"Cien años de honradez y cuarenta de vacaciones"
Pues en aquella enorme agencia de colocación, inmediatamente, se comenzó a teorizar el desdén por la excelencia individual.
"Cien años de honradez y cuarenta de vacaciones", exclamó Ramón Tamames, perplejo, al ver aquellas vallas que inundaron las calles de España al inicio de la transición. Felipe disfrazado de señor decente con unas canas falsas que le había pintado Pilar Miró se reía –¿del eslogan?– escoltado por el semblante romo Pablo Iglesias. Faltaba muy poco para que al "clan de la tortilla" le cayera el Estado en las manos en una de esas casualidades históricas que suceden una vez cada varios siglos. Sin el menor currículum de lucha contra la dictadura, sin preparación académica ni experiencia profesional, sin haber superado nunca filtro objetivo alguno, sin más ideología que el afán por el poder, sin creérselo, el 28 de octubre de 1982 aquella improvisada troupe de arribistas se tropezaría con un país entero entregado incondicionalmente a su voluntad soberana.

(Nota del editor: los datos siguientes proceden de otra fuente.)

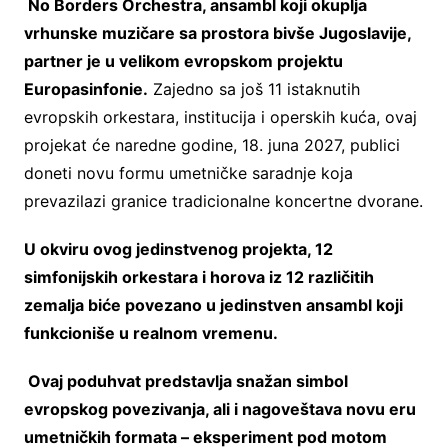
No Borders Orchestra, ansambl koji okuplja
vrhunske muzičare sa prostora bivše Jugoslavije,
partner je u velikom evropskom projektu
Europasinfonie.
Zajedno sa još 11 istaknutih
evropskih orkestara, institucija i operskih kuća, ovaj
projekat će naredne godine, 18. juna 2027, publici
doneti novu formu umetničke saradnje koja
prevazilazi granice tradicionalne koncertne dvorane.
U okviru ovog jedinstvenog projekta, 12
simfonijskih orkestara i horova iz 12 različitih
zemalja biće povezano u jedinstven ansambl koji
funkcioniše u realnom vremenu.
Ovaj poduhvat predstavlja snažan simbol
evropskog povezivanja, ali i nagoveštava novu eru
umetničkih formata – eksperiment pod motom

Así, de la noche a la mañana, desaparecería una elite marcada en sus valores por una identificación con la meritocracia interiorizada en los altos cuerpos de la Administración, de los que procedían casi todos. Y su hueco se aprestó a ocuparlo la alegre legión de indocumentados que llegaba decidida a enterrar a Montesquieu en cal viva. De ahí que la gran familia socialista, ya desde el principio, desarrollase esa peculiar psicología de grupo tan suya, que no nunca dejaría de ser más que la racionalización de sus personales e intransferibles miserias. Pues en aquella enorme agencia de colocación, inmediatamente, se comenzó a teorizar el desdén por la excelencia individual.
Los jóvenes del aluvión que acudió al rico olor de una vida fácil a la sombra del Presupuesto se amamantaron en esa mentalidad de una clase dirigente improvisada para la que fuera del partido no existía nada, y detrás tampoco. O aplaudir el "ahora les toca a los nuestros" y el "si tú pudieras también lo harías", o ponerse a la cola en la oficina del INEM más próxima. Ése habría de ser el único dilema existencial que la futura corte política de Zetapé estaba llamada a resolver en toda su carrera política.
En fin, los de la pana, el puro, los cafelitos y el trinque, los mayores, fueron el resultado de una carambola a tres bandas del destino, y ellos mismos lo sabían mejor que nadie. Pero los que de forma natural estaban llamados a sustituirlos representarían otro sarcasmo histórico, en su caso contra la lógica del Cosmos. Surgidos de una generación mimada hasta la misma frontera de lo patológico, la que ha gozado de más privilegios y mejores oportunidades para formarse de la historia toda de España, el mejor entre los mejores, habría de responder por Z. Y punto.